(Data records begins)
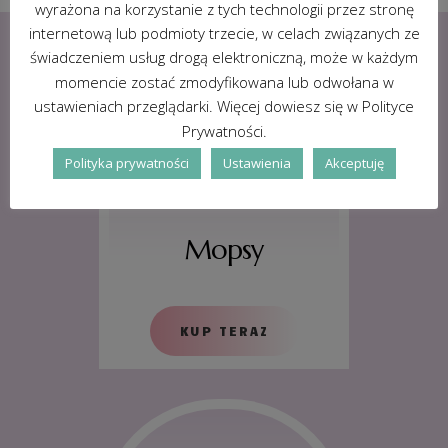
wyrażona na korzystanie z tych technologii przez stronę
internetową lub podmioty trzecie, w celach związanych ze
świadczeniem usług drogą elektroniczną, może w każdym
momencie zostać zmodyfikowana lub odwołana w
ustawieniach przeglądarki. Więcej dowiesz się w Polityce
Prywatności.
Polityka prywatności
Ustawienia
Akceptuję
Mopsy
KUP TERAZ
(Data records ends)
### What to work on
Could you write out, unchanged, the line with "internetową lub podmioty" and every line after it in the data above?

### Written response
internetową lub podmioty trzecie, w celach związanych ze
świadczeniem usług drogą elektroniczną, może w każdym
momencie zostać zmodyfikowana lub odwołana w
ustawieniach przeglądarki. Więcej dowiesz się w Polityce
Prywatności.
Polityka prywatności
Ustawienia
Akceptuję
Mopsy
KUP TERAZ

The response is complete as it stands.